* **YOUR OBJECTIVE**:
If "года" shows up in a line of the material, return that line.

--- EXCERPTED RECORDS Enclosed Below ---

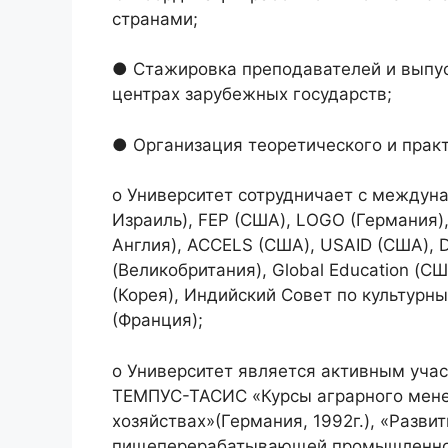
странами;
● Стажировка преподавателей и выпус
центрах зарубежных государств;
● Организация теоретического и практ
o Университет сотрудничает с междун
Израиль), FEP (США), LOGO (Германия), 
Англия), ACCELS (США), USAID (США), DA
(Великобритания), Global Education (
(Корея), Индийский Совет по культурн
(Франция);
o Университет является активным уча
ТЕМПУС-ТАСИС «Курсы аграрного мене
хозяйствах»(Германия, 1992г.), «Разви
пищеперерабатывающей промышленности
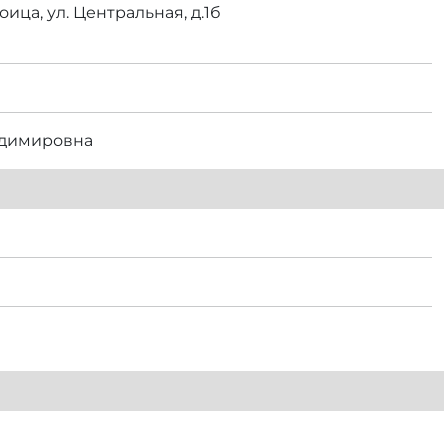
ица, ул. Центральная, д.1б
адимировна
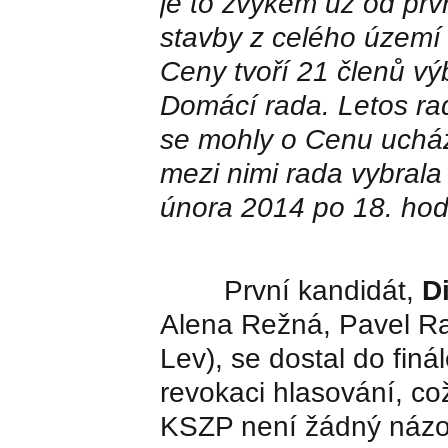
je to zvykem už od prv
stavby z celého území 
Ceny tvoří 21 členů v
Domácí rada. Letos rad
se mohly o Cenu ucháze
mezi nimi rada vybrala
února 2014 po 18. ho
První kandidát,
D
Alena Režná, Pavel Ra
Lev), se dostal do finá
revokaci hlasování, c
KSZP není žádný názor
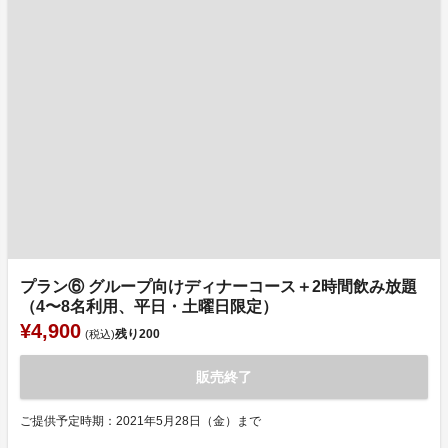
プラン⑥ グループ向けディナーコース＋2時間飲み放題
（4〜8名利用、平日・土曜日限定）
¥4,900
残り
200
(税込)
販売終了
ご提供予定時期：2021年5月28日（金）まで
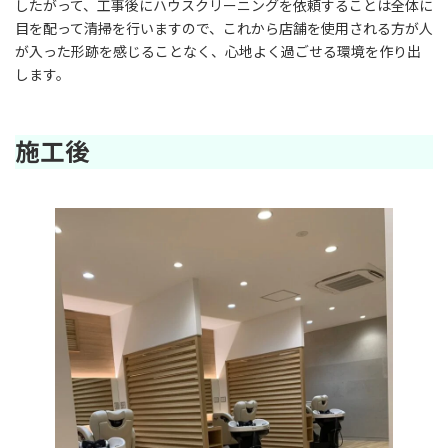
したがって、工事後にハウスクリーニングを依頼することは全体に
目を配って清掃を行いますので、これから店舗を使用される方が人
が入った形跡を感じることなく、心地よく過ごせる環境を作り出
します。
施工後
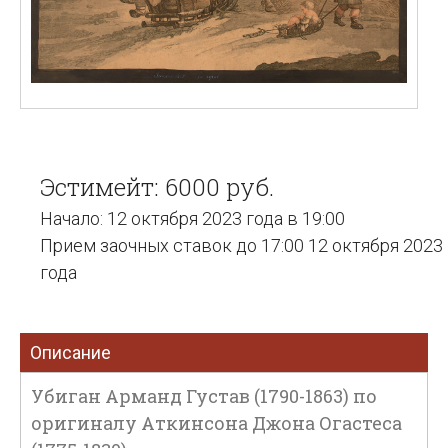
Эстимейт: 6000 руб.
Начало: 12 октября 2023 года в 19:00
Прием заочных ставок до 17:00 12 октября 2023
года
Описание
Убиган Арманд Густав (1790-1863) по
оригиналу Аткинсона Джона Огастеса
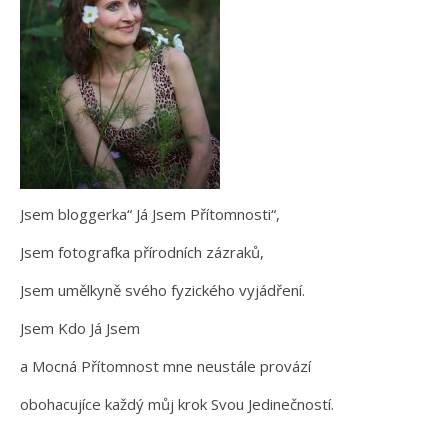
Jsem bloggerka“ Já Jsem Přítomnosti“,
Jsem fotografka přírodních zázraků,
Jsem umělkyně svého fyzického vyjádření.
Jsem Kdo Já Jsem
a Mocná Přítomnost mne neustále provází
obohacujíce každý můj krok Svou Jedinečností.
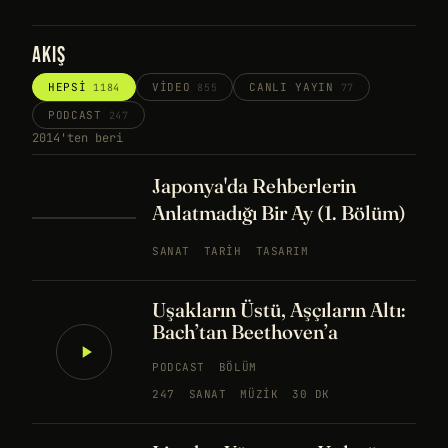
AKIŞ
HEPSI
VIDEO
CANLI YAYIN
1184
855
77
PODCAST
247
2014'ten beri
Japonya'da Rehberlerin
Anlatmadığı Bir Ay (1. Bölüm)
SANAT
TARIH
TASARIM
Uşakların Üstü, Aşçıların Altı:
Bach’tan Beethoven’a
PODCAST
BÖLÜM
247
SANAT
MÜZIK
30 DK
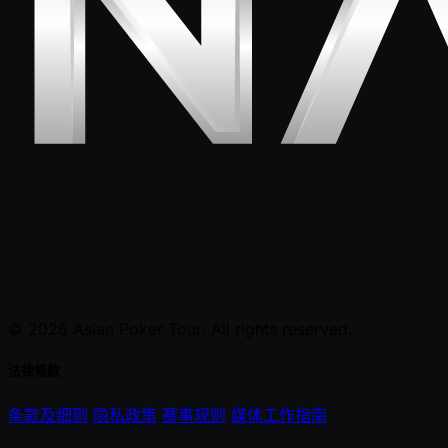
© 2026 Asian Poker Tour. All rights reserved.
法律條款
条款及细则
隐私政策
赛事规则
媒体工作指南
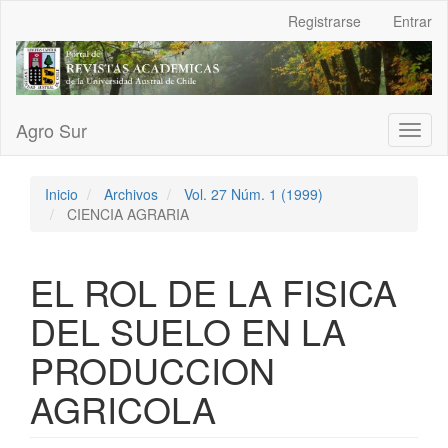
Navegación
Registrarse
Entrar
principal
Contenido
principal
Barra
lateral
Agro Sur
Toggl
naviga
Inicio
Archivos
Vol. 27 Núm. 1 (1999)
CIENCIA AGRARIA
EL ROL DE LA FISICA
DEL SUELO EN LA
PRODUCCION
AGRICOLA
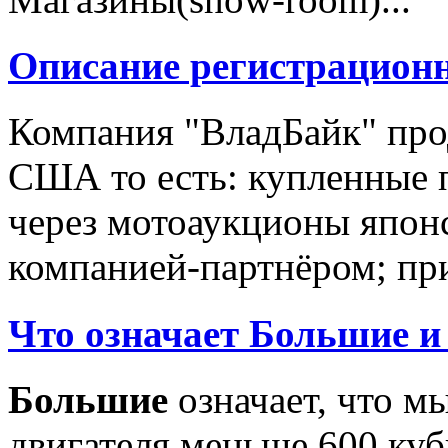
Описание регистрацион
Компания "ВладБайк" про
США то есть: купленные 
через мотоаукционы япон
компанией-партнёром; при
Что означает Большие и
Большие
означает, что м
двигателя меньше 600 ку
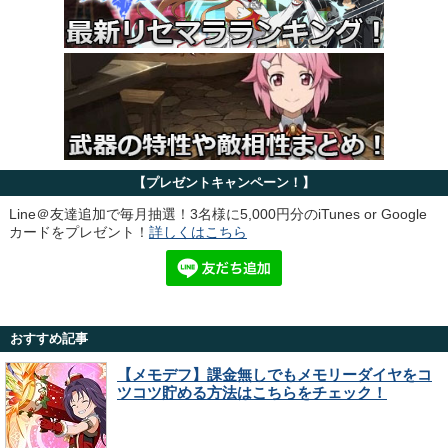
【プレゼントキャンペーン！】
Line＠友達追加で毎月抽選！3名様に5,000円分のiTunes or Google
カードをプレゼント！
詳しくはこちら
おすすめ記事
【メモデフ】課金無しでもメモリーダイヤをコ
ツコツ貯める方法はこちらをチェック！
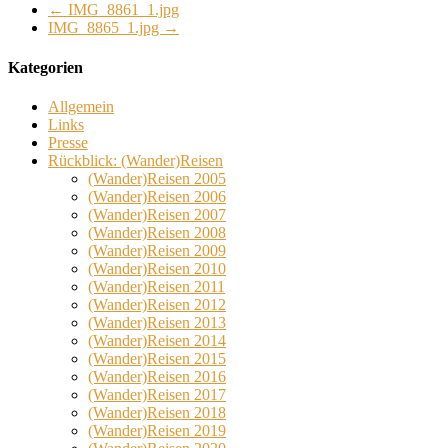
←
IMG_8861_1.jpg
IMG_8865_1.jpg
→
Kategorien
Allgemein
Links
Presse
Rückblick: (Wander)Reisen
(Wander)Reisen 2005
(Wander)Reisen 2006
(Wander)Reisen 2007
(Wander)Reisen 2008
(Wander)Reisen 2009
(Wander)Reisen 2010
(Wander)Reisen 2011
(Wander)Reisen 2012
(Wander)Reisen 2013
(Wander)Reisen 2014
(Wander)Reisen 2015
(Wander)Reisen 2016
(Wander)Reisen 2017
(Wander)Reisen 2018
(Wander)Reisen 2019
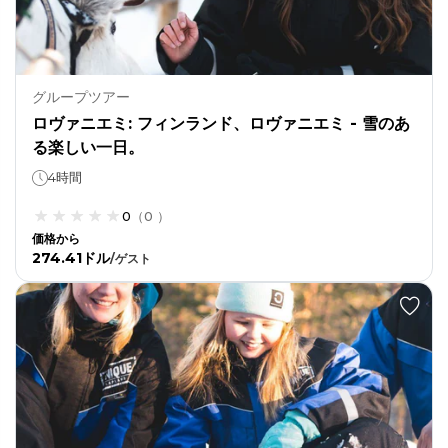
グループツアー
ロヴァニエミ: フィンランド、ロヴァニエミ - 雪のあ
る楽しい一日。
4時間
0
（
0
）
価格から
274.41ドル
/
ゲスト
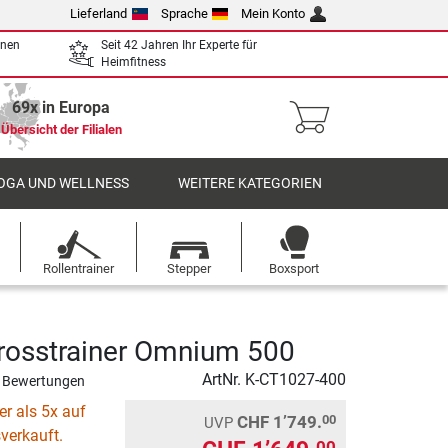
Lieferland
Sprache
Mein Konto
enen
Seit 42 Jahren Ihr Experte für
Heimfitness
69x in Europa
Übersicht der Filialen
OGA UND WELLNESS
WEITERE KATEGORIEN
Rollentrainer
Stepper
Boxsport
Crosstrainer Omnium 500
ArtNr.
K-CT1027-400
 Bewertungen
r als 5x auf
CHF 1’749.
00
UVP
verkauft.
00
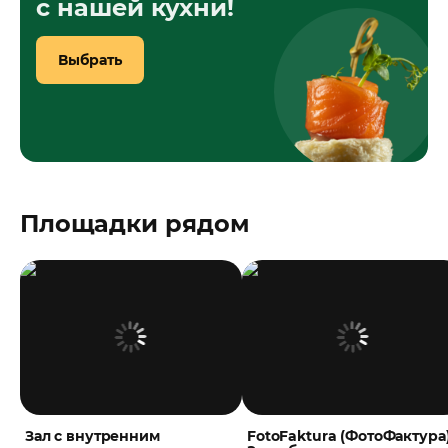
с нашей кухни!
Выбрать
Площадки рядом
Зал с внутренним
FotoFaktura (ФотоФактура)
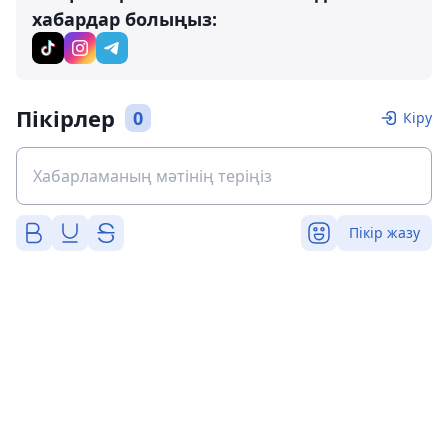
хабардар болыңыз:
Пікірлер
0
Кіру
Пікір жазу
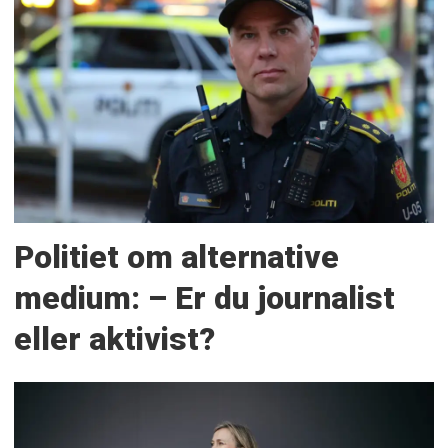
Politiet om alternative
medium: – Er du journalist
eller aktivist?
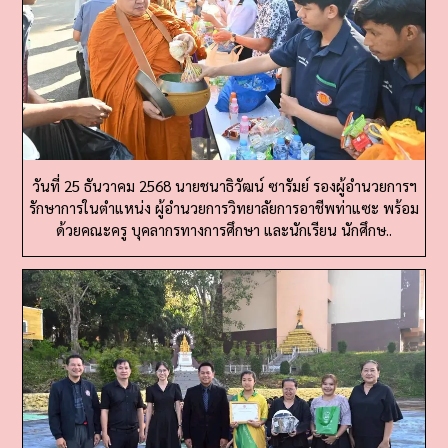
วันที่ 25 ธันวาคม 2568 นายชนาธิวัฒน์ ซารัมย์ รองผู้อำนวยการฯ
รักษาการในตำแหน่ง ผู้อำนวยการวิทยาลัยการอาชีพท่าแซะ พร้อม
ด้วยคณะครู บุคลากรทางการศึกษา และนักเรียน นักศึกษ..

--- End of Enclosed EXCERPTED RECORDS ---

* **WRITTEN ANSWER**:
Начало: 12 октября 2023 года в 19:00
года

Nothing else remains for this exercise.